Matrix of paths from graph $G_1$ to graph $G_2$ to graph $G_3$

Question

If $A$ is the adjacency matrix of graph $G$, then it is a well know property that $A^n$ is a matrix where the element $(i, j)$ gives the number of walks of length $n$ from vertex $i$ to vertex $j$.

The matrix of paths is different and there are closed forms for paths of length 2 and 3 (https://mathworld.wolfram.com/GraphPath.html). For example, the matrix of paths of length 3 is given by:

$$
P_3 = A^3 – \text{diag}(A^2) \cdot A – A \cdot \text{diag}(A^2) + A \times A^T – \text{diag}(A^3)
$$

("$\cdot$" is normal matrix multiplication, "$\times$" is element-wise multiplication and "diag$(A)$" has the same principal diagonal as A with the remaining elements set to zero)

I am interested in the matrix of paths of length 3, for 3 (potentially different) graphs. The interpretation of the product of two different adjacency matrices $A \cdot B$ is (from this post):

"Cell $(i,j)$ in $A \cdot B$ contains the number of walks from $i$ to $j$ where the
first step is in $A$, but the second step is in $B$"

Given three undirected graphs $G_1$, $G_2$ and $G_3$ with (symmetric since undirected) adjacency matrices $A$, $B$ and $C$, what I need is an expression for the matrix of 3-paths from $G_1$ to $G_2$ to $G_3$.

My attempt at this is:

$$
A \cdot B \cdot C + (A \cdot B \cdot C)^T – C \cdot \text{diag}(A \cdot B) – \text{diag}(A \cdot B) \cdot C – \text{diag}(A \cdot B \cdot C)
$$

However, this is just based on observations and tweaking. It works on a non-trivial example, but I do not know if it is correct. What I'd like is:

1. To confirm this is correct, or if it is not, find the correct expression.
2. Have a sketch/intuition of a proof

Answer 1

I would proceed the same way as in the $A=B=C$ case (assuming no self-loops):

• start from all walks of length 3 (given by $A^3$)
• subtract all walks of the form $u\to v\to w\to u$ (1) (given by $\text{diag}(ABC)$)
• subtract all walks of the form $u\to v\to u\to w$ (2) (given by $\text{diag}(AB) \cdot C$)
• subtract all walks of the form $u\to v\to w\to v$ (3) (given by $A \cdot\text{diag}(BC)$)

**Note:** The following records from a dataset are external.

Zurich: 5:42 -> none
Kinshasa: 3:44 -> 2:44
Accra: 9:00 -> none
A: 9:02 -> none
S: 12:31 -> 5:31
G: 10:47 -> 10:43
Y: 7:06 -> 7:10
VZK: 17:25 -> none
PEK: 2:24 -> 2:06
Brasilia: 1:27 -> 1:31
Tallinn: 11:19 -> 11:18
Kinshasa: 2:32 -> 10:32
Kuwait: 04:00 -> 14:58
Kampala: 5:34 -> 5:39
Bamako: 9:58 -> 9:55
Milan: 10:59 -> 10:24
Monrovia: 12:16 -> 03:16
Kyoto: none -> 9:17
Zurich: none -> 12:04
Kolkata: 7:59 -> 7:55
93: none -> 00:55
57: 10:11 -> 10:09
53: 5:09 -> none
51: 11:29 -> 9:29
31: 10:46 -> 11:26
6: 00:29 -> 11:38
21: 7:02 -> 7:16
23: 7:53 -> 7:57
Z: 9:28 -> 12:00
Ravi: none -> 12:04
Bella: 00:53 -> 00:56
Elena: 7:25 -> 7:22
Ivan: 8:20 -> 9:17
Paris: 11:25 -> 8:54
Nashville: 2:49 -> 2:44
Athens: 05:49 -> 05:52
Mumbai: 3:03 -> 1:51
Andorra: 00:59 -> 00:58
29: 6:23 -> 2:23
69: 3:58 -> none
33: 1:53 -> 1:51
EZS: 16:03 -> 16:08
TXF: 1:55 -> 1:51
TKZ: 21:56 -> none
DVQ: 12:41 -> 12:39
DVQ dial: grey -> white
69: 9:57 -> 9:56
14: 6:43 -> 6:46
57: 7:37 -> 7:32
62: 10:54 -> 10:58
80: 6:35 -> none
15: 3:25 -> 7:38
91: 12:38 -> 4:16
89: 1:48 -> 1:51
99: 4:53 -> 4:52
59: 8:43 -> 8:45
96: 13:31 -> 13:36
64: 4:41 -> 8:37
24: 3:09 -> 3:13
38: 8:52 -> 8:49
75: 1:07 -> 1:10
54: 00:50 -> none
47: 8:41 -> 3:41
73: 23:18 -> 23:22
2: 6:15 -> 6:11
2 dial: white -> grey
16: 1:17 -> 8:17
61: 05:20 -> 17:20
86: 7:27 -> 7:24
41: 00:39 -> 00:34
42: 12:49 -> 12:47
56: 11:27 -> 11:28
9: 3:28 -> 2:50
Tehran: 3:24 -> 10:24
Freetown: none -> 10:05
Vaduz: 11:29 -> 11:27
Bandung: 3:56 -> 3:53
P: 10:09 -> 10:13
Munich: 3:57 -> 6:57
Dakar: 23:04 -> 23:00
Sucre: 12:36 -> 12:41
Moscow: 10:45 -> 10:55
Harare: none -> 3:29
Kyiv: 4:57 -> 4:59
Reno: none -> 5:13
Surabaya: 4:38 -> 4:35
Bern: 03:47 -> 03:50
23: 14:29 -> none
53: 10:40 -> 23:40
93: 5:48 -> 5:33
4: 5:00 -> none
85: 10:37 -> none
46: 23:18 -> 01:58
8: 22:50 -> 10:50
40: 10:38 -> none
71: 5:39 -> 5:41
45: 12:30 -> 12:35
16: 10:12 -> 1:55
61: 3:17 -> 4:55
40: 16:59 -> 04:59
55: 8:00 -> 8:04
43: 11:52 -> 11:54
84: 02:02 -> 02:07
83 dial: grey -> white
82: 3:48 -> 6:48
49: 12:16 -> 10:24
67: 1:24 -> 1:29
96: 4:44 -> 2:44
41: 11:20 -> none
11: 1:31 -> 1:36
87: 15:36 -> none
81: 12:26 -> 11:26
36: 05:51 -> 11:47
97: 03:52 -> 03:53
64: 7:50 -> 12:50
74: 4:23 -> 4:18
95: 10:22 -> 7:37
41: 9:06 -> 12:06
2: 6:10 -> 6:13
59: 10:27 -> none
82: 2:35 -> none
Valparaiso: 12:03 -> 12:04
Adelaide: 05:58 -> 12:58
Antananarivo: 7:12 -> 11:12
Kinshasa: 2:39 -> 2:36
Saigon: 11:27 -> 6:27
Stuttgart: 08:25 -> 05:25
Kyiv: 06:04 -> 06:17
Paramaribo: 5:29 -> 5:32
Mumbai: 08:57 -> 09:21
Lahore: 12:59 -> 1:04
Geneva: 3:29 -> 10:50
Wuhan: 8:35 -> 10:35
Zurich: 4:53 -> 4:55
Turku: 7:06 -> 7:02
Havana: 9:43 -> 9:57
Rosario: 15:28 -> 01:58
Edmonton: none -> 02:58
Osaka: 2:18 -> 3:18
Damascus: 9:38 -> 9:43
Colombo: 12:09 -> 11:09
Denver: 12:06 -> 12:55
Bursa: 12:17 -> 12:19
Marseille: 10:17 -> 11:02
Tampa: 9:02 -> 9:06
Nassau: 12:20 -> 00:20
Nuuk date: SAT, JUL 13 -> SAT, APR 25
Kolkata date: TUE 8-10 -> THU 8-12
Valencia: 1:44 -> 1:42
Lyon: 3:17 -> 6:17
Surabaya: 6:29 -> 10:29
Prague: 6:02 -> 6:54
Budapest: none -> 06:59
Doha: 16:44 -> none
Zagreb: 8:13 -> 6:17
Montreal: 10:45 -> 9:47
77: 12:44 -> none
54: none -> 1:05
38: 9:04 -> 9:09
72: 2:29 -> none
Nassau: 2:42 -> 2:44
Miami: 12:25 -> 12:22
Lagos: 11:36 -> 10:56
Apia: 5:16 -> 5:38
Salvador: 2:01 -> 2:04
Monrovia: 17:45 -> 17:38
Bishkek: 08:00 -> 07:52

Now what we have subtracted twice? Note that there is no intersection between (1) and (2) as well as between (1) and (3). The only walks we have subtracted twice are the intersection of (2) and (3), ie. walks of the form $u\to v\to u\to v$.

In other words, what we need to add is the number of pairs of vertices $(u,v)$ such that there is an edge from $u$ to $v$ in $G_1$, from $v$ to $u$ in $G_2$ and from $u$ to $v$ in $G_3$. In the $A=B=C$ case, we get $A\times A^T\times A=A\times A^T$ (keeping your notation for elementwise multiplication). In the general case, this can be expressed as $A\times B^T\times C$ instead.

So the number of paths of length 3 in counted by:

$$A^3-\text{diag}(ABC)-\text{diag}(AB)\cdot C-A\cdot\text{diag}(BC)+A\times B^T\times C$$

Note that when $A=B=C$, we recover the original formula.